I'd like the records transcribed exactly, leaving the images out.

= EXERCISE DATA =
BEGIN

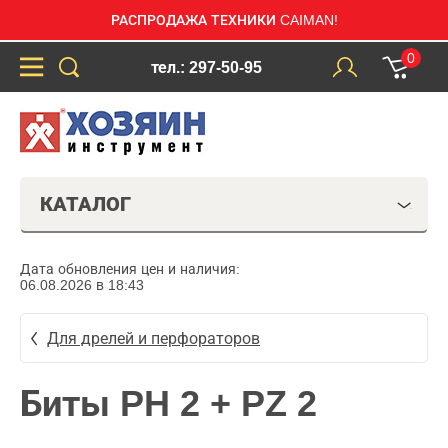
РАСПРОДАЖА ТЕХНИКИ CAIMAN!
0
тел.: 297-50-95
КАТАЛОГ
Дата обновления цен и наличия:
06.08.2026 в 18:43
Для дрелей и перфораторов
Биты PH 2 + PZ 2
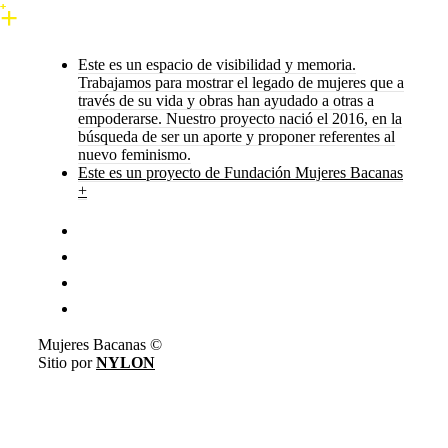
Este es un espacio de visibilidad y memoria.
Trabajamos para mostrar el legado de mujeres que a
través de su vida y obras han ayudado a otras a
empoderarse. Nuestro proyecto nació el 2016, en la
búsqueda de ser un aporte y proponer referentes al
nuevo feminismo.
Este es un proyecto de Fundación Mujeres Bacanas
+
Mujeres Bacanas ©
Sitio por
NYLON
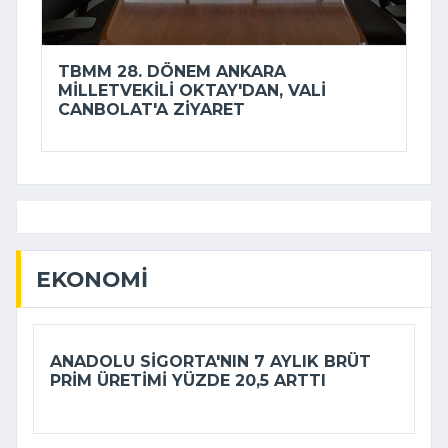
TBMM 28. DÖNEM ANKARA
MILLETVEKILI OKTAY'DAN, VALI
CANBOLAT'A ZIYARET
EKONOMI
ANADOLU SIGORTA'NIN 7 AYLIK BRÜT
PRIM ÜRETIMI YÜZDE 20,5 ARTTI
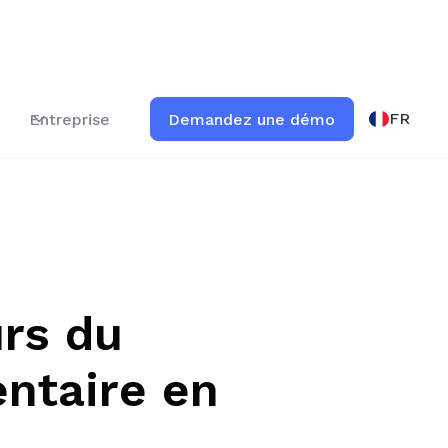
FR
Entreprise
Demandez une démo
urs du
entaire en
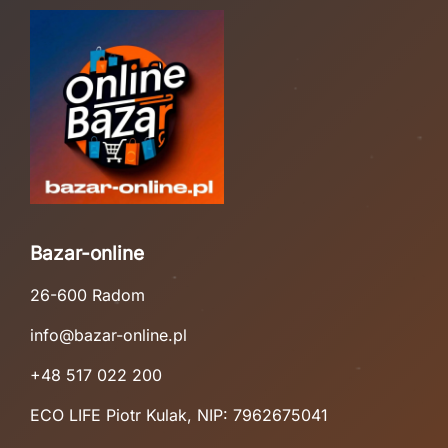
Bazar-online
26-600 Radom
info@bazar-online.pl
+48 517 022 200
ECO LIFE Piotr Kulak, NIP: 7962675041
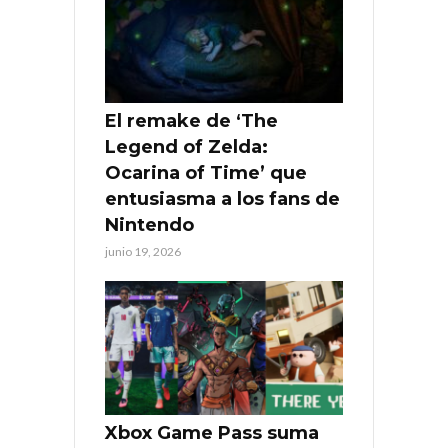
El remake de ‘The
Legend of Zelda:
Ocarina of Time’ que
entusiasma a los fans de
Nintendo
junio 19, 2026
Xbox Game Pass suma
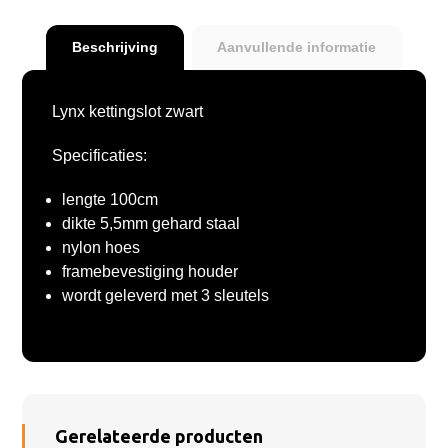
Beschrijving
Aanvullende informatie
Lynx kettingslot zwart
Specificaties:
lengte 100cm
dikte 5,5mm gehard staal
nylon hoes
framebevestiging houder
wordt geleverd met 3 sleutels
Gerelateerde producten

END

= ANSWER BOX =
РАСПРОДАЖА ТЕХНИКИ CAIMAN!
0
тел.: 297-50-95
КАТАЛОГ
Дата обновления цен и наличия:
06.08.2026 в 18:43
Для дрелей и перфораторов
Биты PH 2 + PZ 2
Este es un espacio de visibilidad y memoria.
Trabajamos para mostrar el legado de mujeres que a
través de su vida y obras han ayudado a otras a
empoderarse. Nuestro proyecto nació el 2016, en la
búsqueda de ser un aporte y proponer referentes al
nuevo feminismo.
Este es un proyecto de Fundación Mujeres Bacanas
+
Mujeres Bacanas ©
Sitio por
NYLON
TBMM 28. DÖNEM ANKARA
MILLETVEKILI OKTAY'DAN, VALI
CANBOLAT'A ZIYARET
EKONOMI
ANADOLU SIGORTA'NIN 7 AYLIK BRÜT
PRIM ÜRETIMI YÜZDE 20,5 ARTTI
FR
Entreprise
Demandez une démo
urs du
entaire en
Bazar-online
26-600 Radom
info@bazar-online.pl
+48 517 022 200
ECO LIFE Piotr Kulak, NIP: 7962675041
El remake de ‘The
Legend of Zelda:
Ocarina of Time’ que
entusiasma a los fans de
Nintendo
junio 19, 2026
Xbox Game Pass suma
Beschrijving
Aanvullende informatie
Lynx kettingslot zwart
Specificaties:
lengte 100cm
dikte 5,5mm gehard staal
nylon hoes
framebevestiging houder
wordt geleverd met 3 sleutels
Gerelateerde producten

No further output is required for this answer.